● **Work to complete**: Keep the pictures out and restate every record exactly.

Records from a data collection
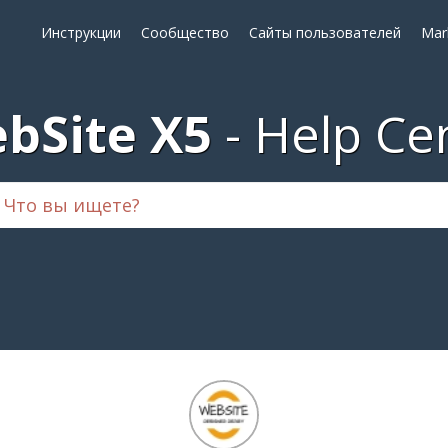
Инструкции
Сообщество
Сайты пользователей
Mar
bSite X5
Help Ce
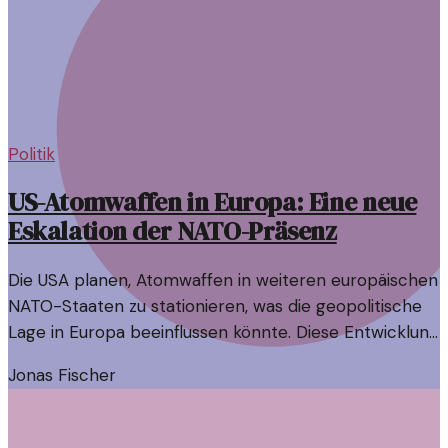
Politik
US-Atomwaffen in Europa: Eine neue
Eskalation der NATO-Präsenz
Die USA planen, Atomwaffen in weiteren europäischen
NATO-Staaten zu stationieren, was die geopolitische
Lage in Europa beeinflussen könnte. Diese Entwicklung
wirft Fragen zur Sicherheit und zur NATO-Strategie
Jonas Fischer
auf.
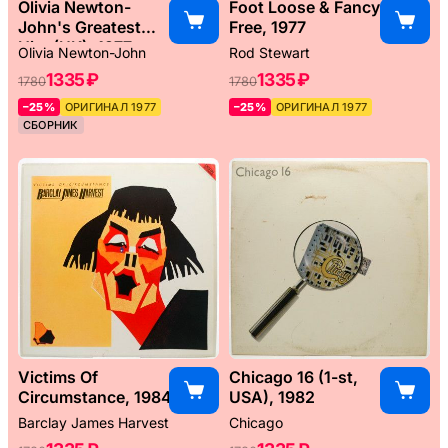
Olivia Newton-
Foot Loose & Fancy
John's Greatest
Free, 1977
Hits (UK), 1977
Olivia Newton-John
Rod Stewart
1335 ₽
1335 ₽
1780
1780
–25%
ОРИГИНАЛ 1977
–25%
ОРИГИНАЛ 1977
СБОРНИК
Victims Of
Chicago 16 (1-st,
Circumstance, 1984
USA), 1982
Barclay James Harvest
Chicago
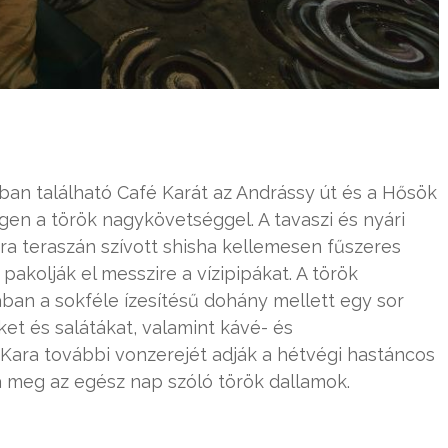
rában található Café Karát az Andrássy út és a Hősök
gen a török nagykövetséggel. A tavaszi és nyári
a teraszán szívott shisha kellemesen fűszeres
pakolják el messzire a vízipipákat. A török
ában a sokféle ízesítésű dohány mellett egy sor
ket és salátákat, valamint kávé- és
 Kara további vonzerejét adják a hétvégi hastáncos
 meg az egész nap szóló török dallamok.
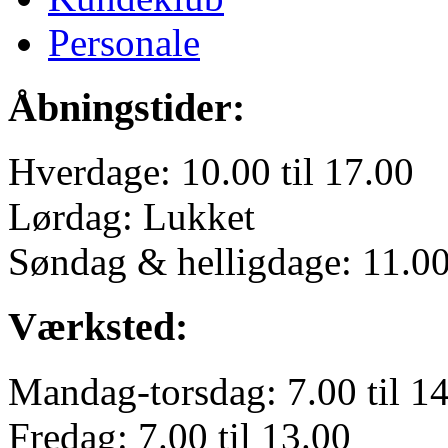
Personale
Åbningstider:
Hverdage: 10.00 til 17.00
Lørdag: Lukket
Søndag & helligdage: 11.00 
Værksted:
Mandag-torsdag: 7.00 til 1
Fredag: 7.00 til 13.00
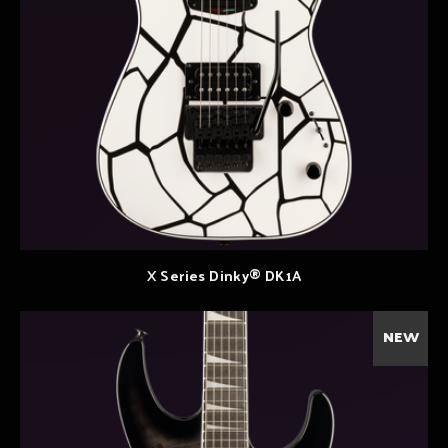
X Series Dinky® DK1A
NEW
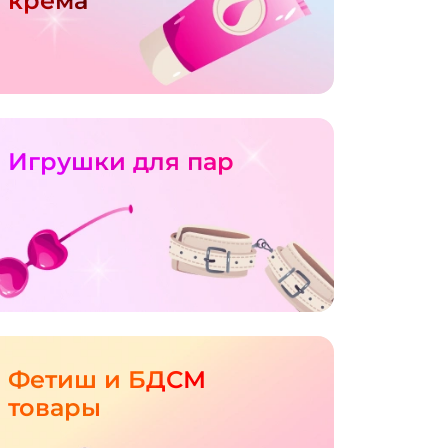
крема
Игрушки для пар
Фетиш и БДСМ
товары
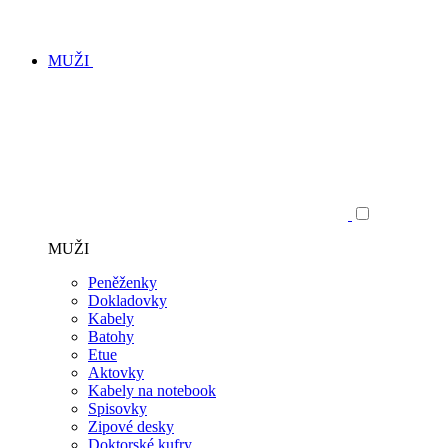
MUŽI
MUŽI
Peněženky
Dokladovky
Kabely
Batohy
Etue
Aktovky
Kabely na notebook
Spisovky
Zipové desky
Doktorské kufry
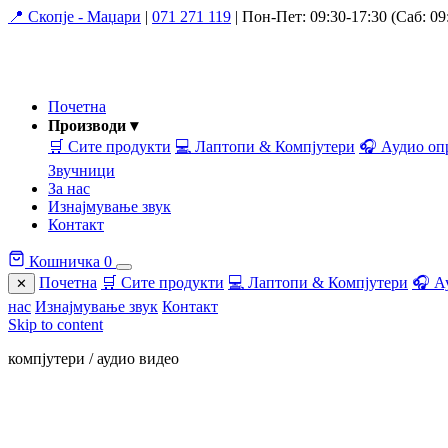
📍 Скопје - Маџари
|
071 271 119
|
Пон-Пет: 09:30-17:30 (Саб: 09:
Почетна
Производи ▾
🛒 Сите продукти
💻 Лаптопи & Компјутери
🎧 Аудио оп
Звучници
За нас
Изнајмување звук
Контакт
Кошничка
0
Почетна
🛒 Сите продукти
💻 Лаптопи & Компјутери
🎧 А
✕
нас
Изнајмување звук
Контакт
Skip to content
компјутери / аудио видео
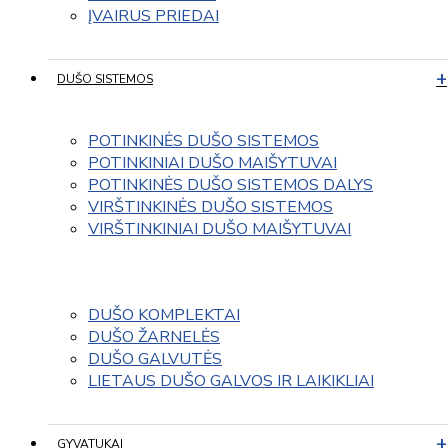
ĮVAIRUS PRIEDAI
DUŠO SISTEMOS
POTINKINĖS DUŠO SISTEMOS
POTINKINIAI DUŠO MAIŠYTUVAI
POTINKINĖS DUŠO SISTEMOS DALYS
VIRŠTINKINĖS DUŠO SISTEMOS
VIRŠTINKINIAI DUŠO MAIŠYTUVAI
DUŠO KOMPLEKTAI
DUŠO ŽARNELĖS
DUŠO GALVUTĖS
LIETAUS DUŠO GALVOS IR LAIKIKLIAI
GYVATUKAI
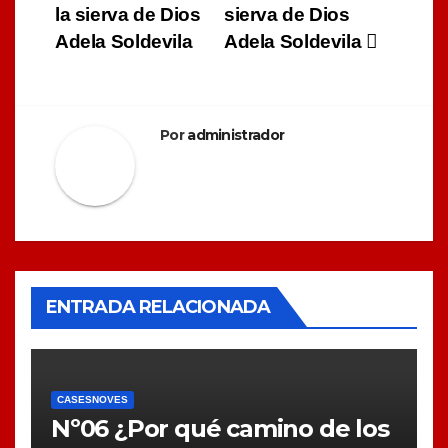
la sierva de Dios
sierva de Dios
de
Adela Soldevila
Adela Soldevila
entradas
Por
administrador
ENTRADA RELACIONADA
CASESNOVES
Nº06 ¿Por qué camino de los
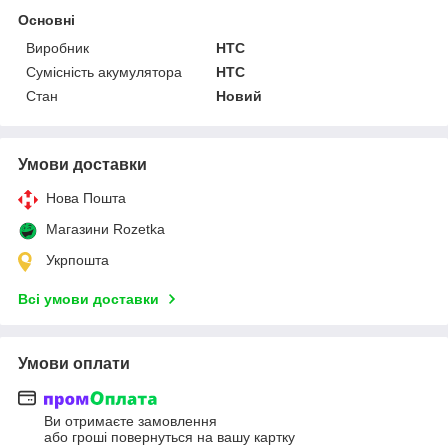
Основні
Виробник
HTC
Сумісність акумулятора
HTC
Стан
Новий
Умови доставки
Нова Пошта
Магазини Rozetka
Укрпошта
Всі умови доставки
Умови оплати
Ви отримаєте замовлення
або гроші повернуться на вашу картку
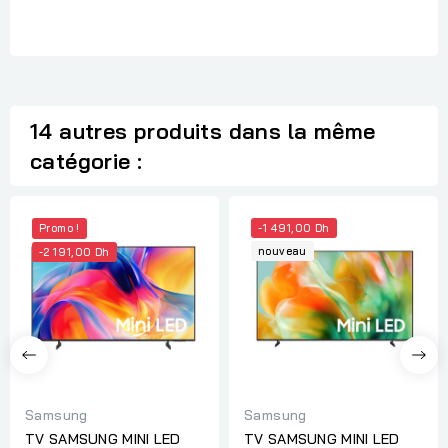
14 autres produits dans la même
catégorie :
Promo !
-1 491,00 Dh
nouveau
-2 191,00 Dh
Samsung
Samsung
TV SAMSUNG MINI LED
TV SAMSUNG MINI LED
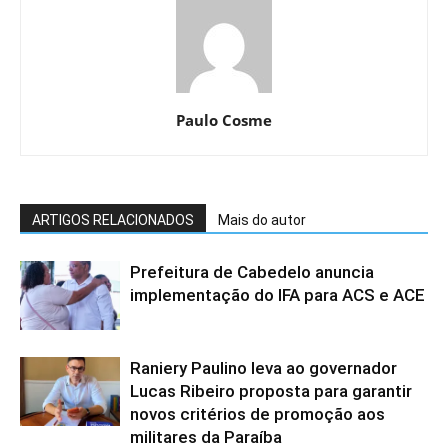
Paulo Cosme
ARTIGOS RELACIONADOS
Mais do autor
Prefeitura de Cabedelo anuncia
implementação do IFA para ACS e ACE
Raniery Paulino leva ao governador
Lucas Ribeiro proposta para garantir
novos critérios de promoção aos
militares da Paraíba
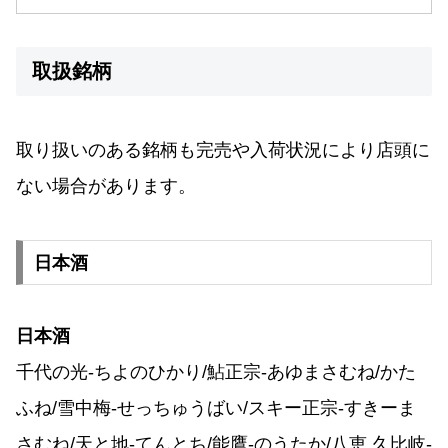
取扱銘柄
取り扱いのある銘柄も完売や入荷状況により店頭に
ない場合があります。
日本酒
日本酒
千代の光-ちよのひかり/鮎正宗-あゆまさむね/かた
ふね/雪中梅-せっちゅうばい/スキー正宗-すきーま
さむね/天と地-てんとち/能鷹-のうたか/八恵 久比岐-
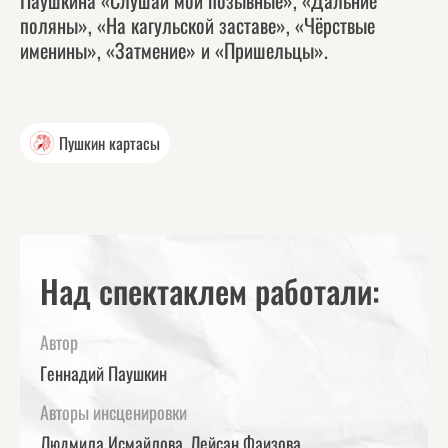
Паушкина «Слушай мои позывные», «Дальние
поляны», «На кагульской заставе», «Чёрствые
именины», «Затмение» и «Пришельцы».
Пушкин картасы
Над спектаклем работали:
Автор
Геннадий Паушкин
Авторы инсценировки
Людмила Исмайлова, Лейсан Фаизова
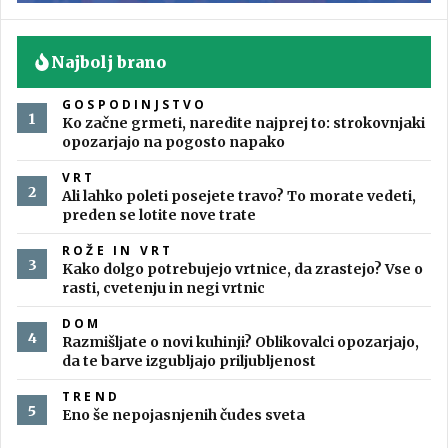
Najbolj brano
GOSPODINJSTVO
Ko začne grmeti, naredite najprej to: strokovnjaki
opozarjajo na pogosto napako
VRT
Ali lahko poleti posejete travo? To morate vedeti,
preden se lotite nove trate
ROŽE IN VRT
Kako dolgo potrebujejo vrtnice, da zrastejo? Vse o
rasti, cvetenju in negi vrtnic
DOM
Razmišljate o novi kuhinji? Oblikovalci opozarjajo,
da te barve izgubljajo priljubljenost
TREND
Eno še nepojasnjenih čudes sveta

● **Exercise response**:
Инструкции
Сообщество
Сайты пользователей
Mar
bSite X5
Help Ce
Politik
US-Atomwaffen in Europa: Eine neue
Eskalation der NATO-Präsenz
Die USA planen, Atomwaffen in weiteren europäischen
NATO-Staaten zu stationieren, was die geopolitische
Lage in Europa beeinflussen könnte. Diese Entwicklung
wirft Fragen zur Sicherheit und zur NATO-Strategie
Jonas Fischer
auf.
Olivia Newton-
Foot Loose & Fancy
John's Greatest
Free, 1977
Hits (UK), 1977
Olivia Newton-John
Rod Stewart
1335 ₽
1335 ₽
1780
1780
–25%
ОРИГИНАЛ 1977
–25%
ОРИГИНАЛ 1977
СБОРНИК
Victims Of
Chicago 16 (1-st,
Circumstance, 1984
USA), 1982
Barclay James Harvest
Chicago
rában található Café Karát az Andrássy út és a Hősök
gen a török nagykövetséggel. A tavaszi és nyári
a teraszán szívott shisha kellemesen fűszeres
pakolják el messzire a vízipipákat. A török
ában a sokféle ízesítésű dohány mellett egy sor
ket és salátákat, valamint kávé- és
 Kara további vonzerejét adják a hétvégi hastáncos
 meg az egész nap szóló török dallamok.
Personale
Åbningstider:
Hverdage: 10.00 til 17.00
Lørdag: Lukket
Søndag & helligdage: 11.00 
Værksted:
Mandag-torsdag: 7.00 til 1
Fredag: 7.00 til 13.00
X Series Dinky® DK1A
NEW
крема
Игрушки для пар
Фетиш и БДСМ
товары
MUŽI
MUŽI
Peněženky
Dokladovky
Kabely
Batohy
Etue
Aktovky
Kabely na notebook
Spisovky
Zipové desky
Doktorské kufry
📍 Скопје - Маџари
|
071 271 119
|
Пон-Пет: 09:30-17:30 (Саб: 09:
Почетна
Производи ▾
🛒 Сите продукти
💻 Лаптопи & Компјутери
🎧 Аудио оп
Звучници
За нас
Изнајмување звук
Контакт
Кошничка
0
Почетна
🛒 Сите продукти
💻 Лаптопи & Компјутери
🎧 А
✕
нас
Изнајмување звук
Контакт
Skip to content
компјутери / аудио видео
ĮVAIRUS PRIEDAI
DUŠO SISTEMOS
POTINKINĖS DUŠO SISTEMOS
POTINKINIAI DUŠO MAIŠYTUVAI
POTINKINĖS DUŠO SISTEMOS DALYS
VIRŠTINKINĖS DUŠO SISTEMOS
VIRŠTINKINIAI DUŠO MAIŠYTUVAI
DUŠO KOMPLEKTAI
DUŠO ŽARNELĖS
DUŠO GALVUTĖS
LIETAUS DUŠO GALVOS IR LAIKIKLIAI
GYVATUKAI
la sierva de Dios
sierva de Dios
de
Adela Soldevila
Adela Soldevila
entradas
Por
administrador
ENTRADA RELACIONADA
CASESNOVES
Nº06 ¿Por qué camino de los
Основні
Виробник
HTC
Сумісність акумулятора
HTC
Стан
Новий
Умови доставки
Нова Пошта
Магазини Rozetka
Укрпошта
Всі умови доставки
Умови оплати
Ви отримаєте замовлення
або гроші повернуться на вашу картку
14 autres produits dans la même
catégorie :
Promo !
-1 491,00 Dh
nouveau
-2 191,00 Dh
Samsung
Samsung
TV SAMSUNG MINI LED
TV SAMSUNG MINI LED
Paulo Cosme
ARTIGOS RELACIONADOS
Mais do autor
Prefeitura de Cabedelo anuncia
implementação do IFA para ACS e ACE
Raniery Paulino leva ao governador
Lucas Ribeiro proposta para garantir
novos critérios de promoção aos
militares da Paraíba
取扱銘柄
取り扱いのある銘柄も完売や入荷状況により店頭に
ない場合があります。
日本酒
日本酒
千代の光-ちよのひかり/鮎正宗-あゆまさむね/かた
ふね/雪中梅-せっちゅうばい/スキー正宗-すきーま
さむね/天と地-てんとち/能鷹-のうたか/八恵 久比岐-
Паушкина «Слушай мои позывные», «Дальние
поляны», «На кагульской заставе», «Чёрствые
именины», «Затмение» и «Пришельцы».
Пушкин картасы
Над спектаклем работали:
Автор
Геннадий Паушкин
Авторы инсценировки
Людмила Исмайлова, Лейсан Фаизова
Najbolj brano
GOSPODINJSTVO
Ko začne grmeti, naredite najprej to: strokovnjaki
opozarjajo na pogosto napako
VRT
Ali lahko poleti posejete travo? To morate vedeti,
preden se lotite nove trate
ROŽE IN VRT
Kako dolgo potrebujejo vrtnice, da zrastejo? Vse o
rasti, cvetenju in negi vrtnic
DOM
Razmišljate o novi kuhinji? Oblikovalci opozarjajo,
da te barve izgubljajo priljubljenost
TREND
Eno še nepojasnjenih čudes sveta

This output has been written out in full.